Hülagü Han tıpkı geçmişteki günlerde olduğu gibi Ünen ile bir otağı içinde ellerindeki kımız ile keyif yapıyorlardı. Ünen, Han'ın bu obada güvendiği sayılı kişilerin başında gelirdi. Onun için yetkili bir asker ve siyasetçi olmasının yanı sıra dostuydu da.
Lakin bu gece Ünen'in tavırları hoşuna gitmiyordu Han'ın. Hep sakin ve hoş sohbetlerle insanı kendisine çeken bu adam gitmiş, yerine isteksiz, keyifsiz bir adam gelmişti sanki. Han, onun bu isteksiz hallerine baktı elindeki bardaktan kımızı tek seferde içerken. Hizmetkarlar ise sofrada boşalan tabakları alıp yerine yenilerini koyuyor, bir diğeri ise boşalan bardakları tazeliyordu.
Ünen, elindeki bardağı bırakıp kendisine sürekli bakan dostuna döndü.
"Sizi meşgul eden bir sorun mu var Han'ım?"Han olumlu anlamında başını salladı yavaşça. "Vardır Ünen. Hem de büyük.."
"Türük obaları mı? Öyleyse sıkıntı etmeyesiniz. Ben ve nökerlerim bu sıkıntıyla bizzat alakadar olacaz. Onları biat ettireceğiz elbet. "
Evet bu konu canını sıkıyordu ama artık değil. Şayet bu obalar ile Akar sayesinde nasıl ilgileneceğini bulmuştu.
"Değildir Ünen." dedi. "Benim sıkıntım oba ile ilgili değildir.""Beyan edesiniz o halde Han'ım? Herhal dostunuzun da bu sıkıntınızı bilmeye hakkı vardır."
Han,kendini tutamayıp güldü şayet Ünen'in sesinde alaycı bir ima vardı.
"Kanımlar sıkıntıdır lakin ayaqaç olanlar. Etrafta Akar için pek çok laf edip dururlar. Onun da canı sıkılır hayliyle.""Akar Katun edeceğini etti. Kanımları yolladı, laf etmeleri normaldir." Ünen, lafını esirgememişti. Biliyordu ki Han, dürüstlükten hoşlanırdı. Belki bu kadarı değil ama severdi...
Han bir süre ses çıkarmadı. Daha sonra lafa girdi. "Benim geceyi Erdene kanımla geçirdiğimi işitmiş. Aslen yanlış işitmiş, tabii o vakit doğruluğunu düşünecek halde olmayınca bana celallendi."
"Neyi yanlıştır Han'ım işitilenlerin? Doğru değil midir?"
"Otağıma buyur edildiği doğrudur elbet. Bu törülerimizde olan birşeydir. Ödürler on beşi geçince Han'ın otağına bir başkası kabul buyrulur."

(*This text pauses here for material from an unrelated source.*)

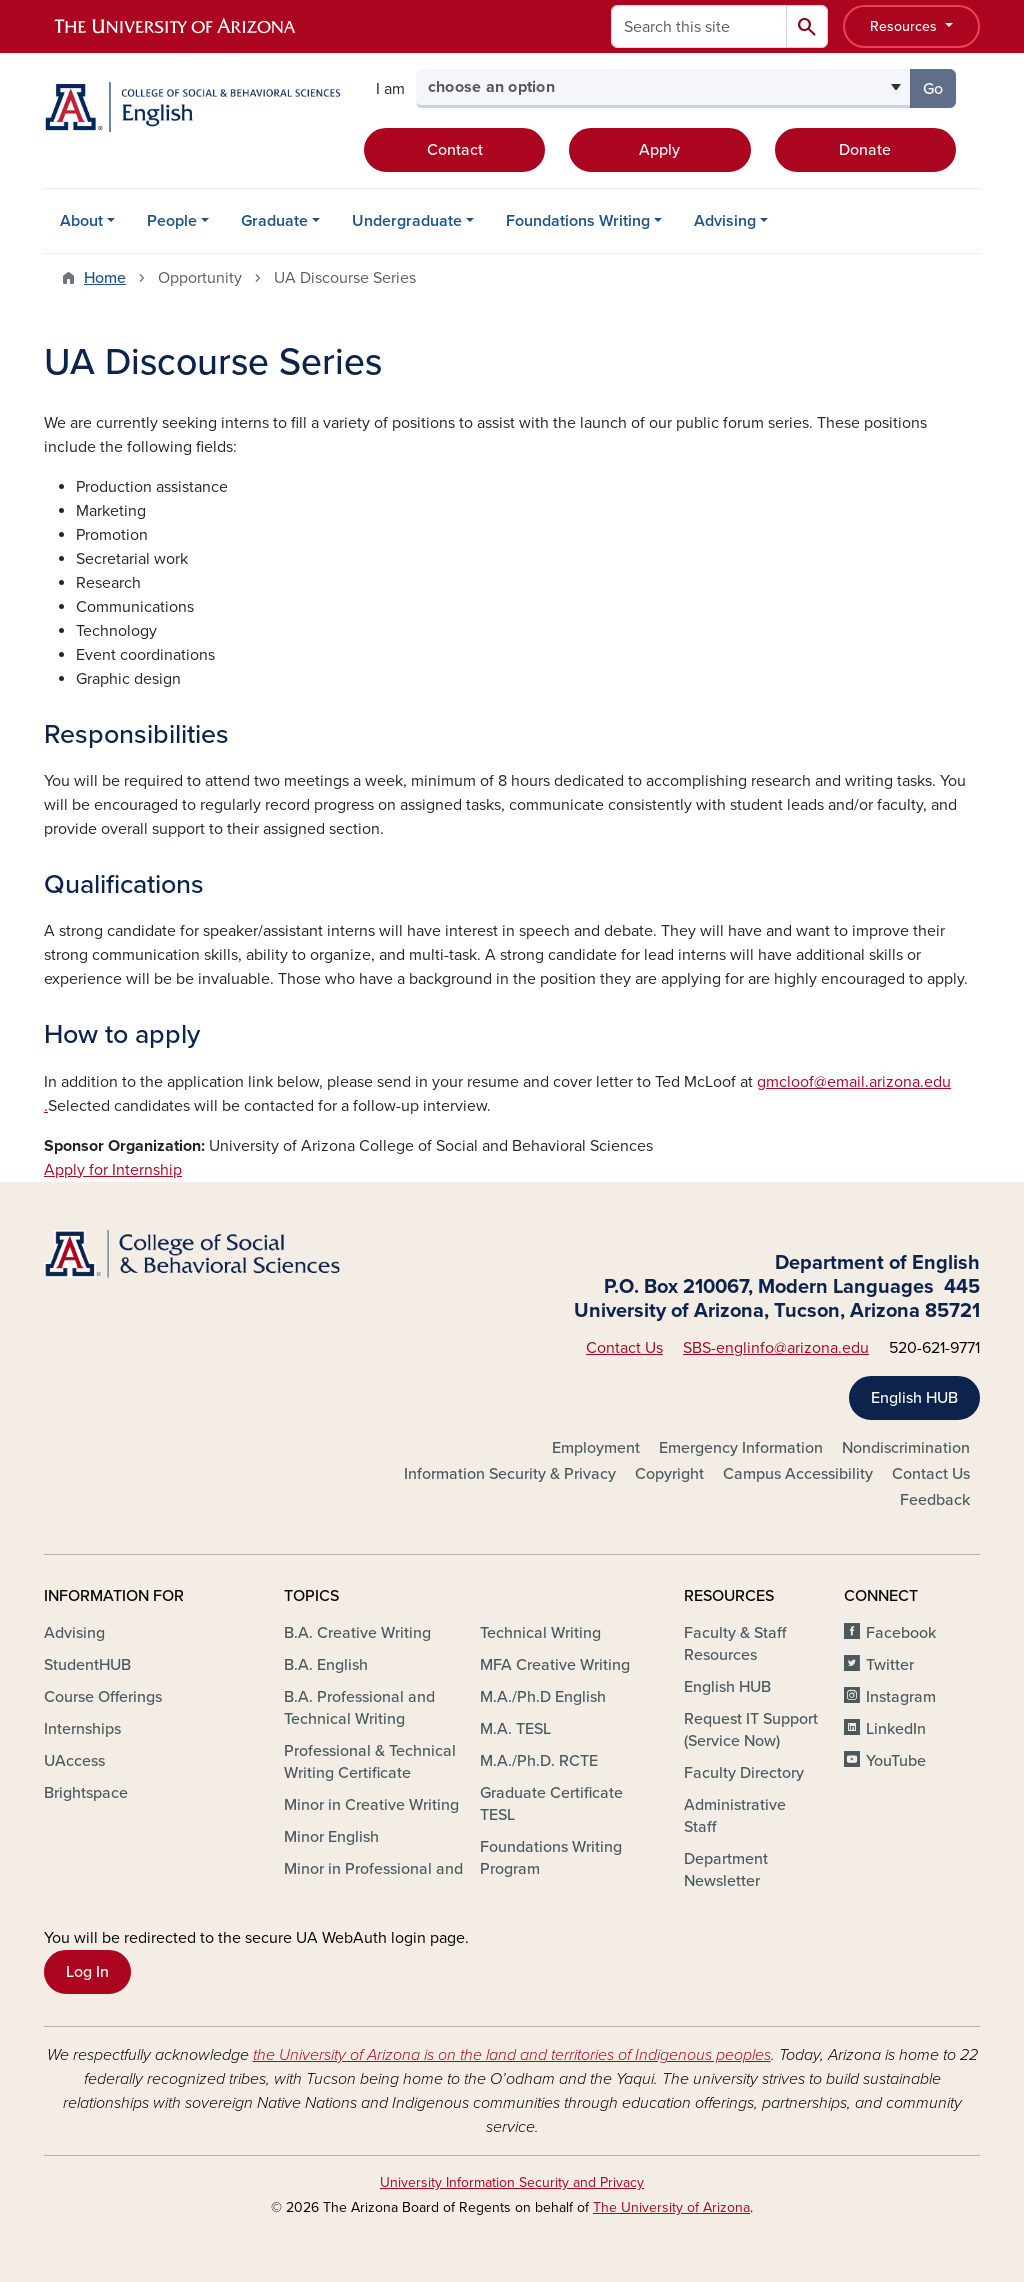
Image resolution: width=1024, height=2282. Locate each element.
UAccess (74, 1761)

Ünen olayları anlamaya başlamıştı. "Dersiniz ki sizden habersiz buyur edilen kanımdır o." dedi. "Lakin geceyi sizle geçirdiği doğrudur herhal."
Han, bardağına yenilenen kımızdan bir yudum daha aldı. "Yok be Ünen. Benim beri'm o vaziyetteyken nasıl olur da ederim? Otacının bana geceleri istirahat edebilmem için verdiği şifalı otlardan verdim Erdene'ye. Şafağa yakın da anca gidebildi işte."
Ünen bu sefer şaşkınlıkla baktı Han'a. "Yani öylece istirahat etti yanınızda tüm gece... Bunu ne diye beyan etmediniz Akar Katun'a o halde? O vakit kanımlar kalırdı."
Han, Ünen'in bu kadar tepki vermesine anlam verememişti. "Benim derdim kanımlar değil, onun bu celalli tavırlarını sevdim, bir şey beyan edemedim. Bir de görmek istedim kararlılığını." işaret parmağını Ünen'i gösterecek şekilde doğrulttu. "İnadı senin kadar vardır Ünen." Ardından şuh bir kahkaha attı. Biraz da kımızın verdiği etki vardı üstünde.
"Yine de bu ettiğiniz Han'ım... Bilirsiniz ki Akar Katun, sizden gebe kalamaz... Bu obaya..."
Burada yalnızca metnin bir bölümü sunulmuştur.